When NINA calls OpenCover(), your driver sends "open" over serial. Hardware responds with status messages. Driver updates internal state and reports back to NINA.

Commands like open, close, led:50. Responses like OPENING, OPEN, CLOSED.

Run a background thread that continuously reads serial and updates state variables. Never block ASCOM method calls waiting for hardware responses. Methods must return quickly (under 1 second).

NINA polls properties like CoverState or IsMoving to track completion. Your background thread updates these as hardware sends status messages.
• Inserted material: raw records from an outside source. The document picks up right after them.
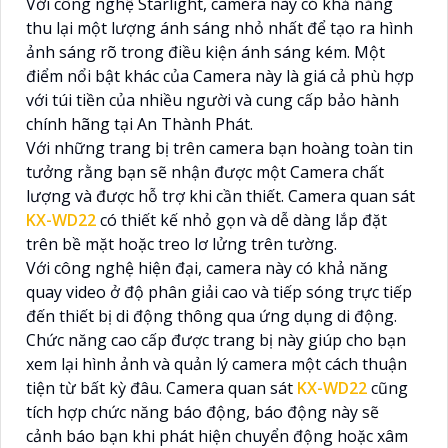
Với công nghệ Starlight, camera này có khả năng
thu lại một lượng ánh sáng nhỏ nhất để tạo ra hình
ảnh sáng rõ trong điều kiện ánh sáng kém. Một
điểm nổi bật khác của Camera này là giá cả phù hợp
với túi tiền của nhiều người và cung cấp bảo hành
chính hãng tại An Thành Phát.
Với những trang bị trên camera bạn hoàng toàn tin
tưởng rằng bạn sẽ nhận được một Camera chất
lượng và được hỗ trợ khi cần thiết. Camera quan sát
KX-WD22
có thiết kế nhỏ gọn và dễ dàng lắp đặt
trên bề mặt hoặc treo lơ lửng trên tường.
Với công nghệ hiện đại, camera này có khả năng
quay video ở độ phân giải cao và tiếp sóng trực tiếp
đến thiết bị di động thông qua ứng dụng di động.
Chức năng cao cấp được trang bị này giúp cho bạn
xem lại hình ảnh và quản lý camera một cách thuận
tiện từ bất kỳ đâu. Camera quan sát
KX-WD22
cũng
tích hợp chức năng báo động, báo động này sẽ
cảnh báo bạn khi phát hiện chuyển động hoặc xâm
Problems I Hit Building Mine

These weren't obvious from ASCOM documentation. Most broke during real imaging sessions, not bench testing.

USB Serial Reliability
Connections drop randomly. Packets get lost. Implement retry logic for failed commands. Send critical status messages multiple times from hardware with short delays between each. If one packet drops, others get through.

Hardware Timing
Servo takes 3 seconds to fully open. Without progress updates, NINA thinks the driver hung. Send status messages during operation so software knows it's executing, not stuck.

Initialization Delay
Wait 1.5 seconds after opening serial port before sending commands. Microcontroller needs time to initialize. First command fails without this delay.

State Synchronization
Send status request immediately after connecting. Syncs driver state with actual hardware position. Otherwise driver might report wrong state.

Timeout Recovery
If operation flag stays true for 10+ seconds without completion, reset it. Prevents driver from getting stuck if completion message gets lost.

Testing Your Driver

ConformU
Official ASCOM validation tool. Tests all required methods, timing, edge cases. Download from ASCOM GitHub. Run it before releasing your driver.

Break Things Deliberately

  • Unplug USB during operation
  • Power cycle hardware mid-command
  • Send rapid repeated commands
  • Connect multiple programs simultaneously

Driver should recover from all failures without crashing or leaving hardware in bad state.

Logging
Enable ASCOM TraceLogger. Log every command sent, response received, state change. When something breaks during unattended imaging, logs are your only diagnostic.

Common Mistakes

  • Writing directly to registry instead of using ASCOM Profile object
  • Opening permanent modeless windows instead of modal setup dialogs
  • Not implementing all required interface methods

Configuration

Store COM port and device settings in ASCOM Profile. Provides persistent storage across sessions. Use the Profile object, don't write directly to registry.

Setup dialog should have COM port dropdown with refresh button. If user opens setup while connected, disconnect temporarily, allow changes, reconnect after.

Integration

Register driver with ASCOM using regasm or an installer. Connect in NINA via Equipment menu. Test full imaging sequence. Run unattended overnight to verify reliability under real conditions.